165 Santri Ponpes Al-Amin Tasikmalaya Dilepas,Pimpinan” Pesantren:Jadilah Pemberi,Bukan Beban”

0
84

TASIKMALAYA.SK

Suasana haru dan syukur menyelimuti RM Sambel Hejo, Kota Tasikmalaya, Sabtu 20 Juni 2026. Pondok Pesantren Al-Amin menggelar prosesi pelepasan santriwan dan santriwati yang telah menyelesaikan pendidikan di pesantren.

Pimpinan Ponpes Al-Amin menyampaikan rasa syukur atas kelulusan para santri. Ia mengajak seluruh orang tua, guru, dan keluarga besar pesantren untuk meridhai langkah para lulusan. “Allah telah mengantarkan, merawat, dan membimbing kita sampai di jenjang ini. Semoga Allah memberi mereka masa depan yang lebih baik,” ucapnya.
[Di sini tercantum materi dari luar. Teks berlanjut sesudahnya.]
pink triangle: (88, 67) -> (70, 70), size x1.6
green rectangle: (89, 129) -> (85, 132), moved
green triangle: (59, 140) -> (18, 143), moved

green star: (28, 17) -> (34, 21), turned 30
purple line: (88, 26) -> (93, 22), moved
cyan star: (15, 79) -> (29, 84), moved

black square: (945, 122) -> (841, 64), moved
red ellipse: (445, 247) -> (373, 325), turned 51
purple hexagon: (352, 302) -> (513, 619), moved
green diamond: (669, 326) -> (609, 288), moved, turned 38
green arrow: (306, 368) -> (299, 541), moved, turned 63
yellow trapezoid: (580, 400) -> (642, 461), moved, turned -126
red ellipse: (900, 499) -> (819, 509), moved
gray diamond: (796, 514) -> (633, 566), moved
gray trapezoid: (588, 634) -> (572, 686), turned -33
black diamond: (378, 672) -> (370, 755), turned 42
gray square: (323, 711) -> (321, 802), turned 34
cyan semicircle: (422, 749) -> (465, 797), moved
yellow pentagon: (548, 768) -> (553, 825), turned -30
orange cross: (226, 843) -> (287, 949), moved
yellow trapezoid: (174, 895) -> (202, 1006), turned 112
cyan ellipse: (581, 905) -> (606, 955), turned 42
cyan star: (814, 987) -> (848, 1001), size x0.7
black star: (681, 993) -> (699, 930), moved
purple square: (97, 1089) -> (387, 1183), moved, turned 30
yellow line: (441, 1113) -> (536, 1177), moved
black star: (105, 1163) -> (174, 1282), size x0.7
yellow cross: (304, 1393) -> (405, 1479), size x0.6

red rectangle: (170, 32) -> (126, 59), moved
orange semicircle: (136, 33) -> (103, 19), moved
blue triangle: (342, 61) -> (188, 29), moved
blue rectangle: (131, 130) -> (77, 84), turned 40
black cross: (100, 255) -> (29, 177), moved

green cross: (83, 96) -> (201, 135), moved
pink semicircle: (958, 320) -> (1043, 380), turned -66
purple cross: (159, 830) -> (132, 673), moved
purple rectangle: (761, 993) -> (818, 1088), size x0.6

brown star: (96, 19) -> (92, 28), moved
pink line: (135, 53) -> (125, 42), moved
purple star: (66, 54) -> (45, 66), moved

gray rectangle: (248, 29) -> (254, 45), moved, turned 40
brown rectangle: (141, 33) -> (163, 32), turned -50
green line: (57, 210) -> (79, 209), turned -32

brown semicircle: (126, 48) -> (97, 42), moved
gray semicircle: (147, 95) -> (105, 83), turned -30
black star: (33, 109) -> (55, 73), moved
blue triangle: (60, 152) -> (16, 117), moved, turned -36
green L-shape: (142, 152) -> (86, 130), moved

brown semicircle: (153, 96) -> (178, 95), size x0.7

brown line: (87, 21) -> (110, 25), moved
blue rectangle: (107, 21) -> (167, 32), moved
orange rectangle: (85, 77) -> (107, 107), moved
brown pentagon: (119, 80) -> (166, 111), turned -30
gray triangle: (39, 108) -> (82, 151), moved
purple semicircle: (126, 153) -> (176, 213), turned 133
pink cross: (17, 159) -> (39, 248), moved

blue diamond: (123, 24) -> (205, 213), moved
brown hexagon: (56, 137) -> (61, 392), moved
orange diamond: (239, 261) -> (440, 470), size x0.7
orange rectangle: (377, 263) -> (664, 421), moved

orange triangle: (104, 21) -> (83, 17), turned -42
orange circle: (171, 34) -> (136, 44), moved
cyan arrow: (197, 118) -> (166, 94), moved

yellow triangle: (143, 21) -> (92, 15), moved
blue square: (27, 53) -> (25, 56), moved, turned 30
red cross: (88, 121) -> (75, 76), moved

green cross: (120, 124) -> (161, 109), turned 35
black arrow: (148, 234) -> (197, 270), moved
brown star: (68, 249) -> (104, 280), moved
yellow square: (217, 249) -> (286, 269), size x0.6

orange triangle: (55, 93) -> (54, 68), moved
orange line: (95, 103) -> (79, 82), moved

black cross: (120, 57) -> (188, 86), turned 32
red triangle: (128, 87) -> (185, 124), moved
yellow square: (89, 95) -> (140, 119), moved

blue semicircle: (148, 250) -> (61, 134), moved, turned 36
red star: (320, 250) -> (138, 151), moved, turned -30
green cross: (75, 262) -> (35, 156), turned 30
Dalam acara tersebut, tercatat 165 santri yang dilepas. Rinciannya, 18 santri ditambah 47 santri dari angkatan sebelumnya, sehingga total lulusan mencapai 165 orang. Ke depan, pesantren menargetkan menerima 120 santri baru yang dibagi ke dalam tiga jurusan, dengan masing-masing 20 santri putra per kelas dan 60 santri putri.

Pimpinan pesantren menekankan pentingnya kualitas dibanding kuantitas. “Yang terpenting itu militansi. Kita ingin mereka jadi pemain di tengah masyarakat, bukan sekadar penonton setelah lulus,” tegasnya.

Kepada para lulusan, ia menitipkan empat pesan utama. Pertama, jangan lupa bersyukur kepada Allah atas segala nikmat dan bimbingan yang telah diberikan. Kedua, tetap membaca Al-Qur’an. “Saat kita membaca Al-Qur’an, sejatinya kita sedang berdialog dengan Allah dan memohon pertolongan-Nya,” katanya.

Ketiga, jaga salat. Menurutnya, salat adalah induk ibadah. “Kalau salatnya benar, insyaallah amal yang lain ikut baik.” Keempat, belajar bersedekah dan menumbuhkan empati. Para santri diminta untuk memberi perhatian, membantu, dan menggembirakan orang lain.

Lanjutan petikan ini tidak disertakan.